§ WHAT TO WORK ON: All lines from the one containing "1-2 munkanap" through the last line below must be duplicated exactly, with nothing outside that span.

━━ INFORMATION PROVIDED

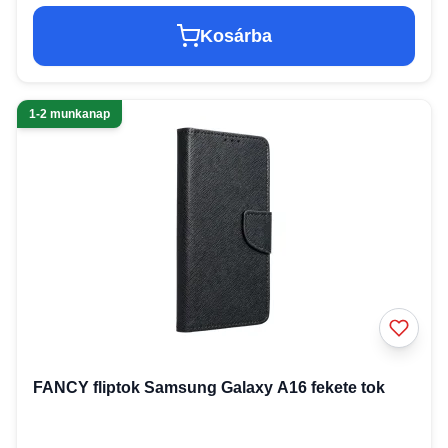
Kosárba
1-2 munkanap
FANCY fliptok Samsung Galaxy A16 fekete tok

━━━━

§ ANSWER SPACE:
1-2 munkanap
FANCY fliptok Samsung Galaxy A16 fekete tok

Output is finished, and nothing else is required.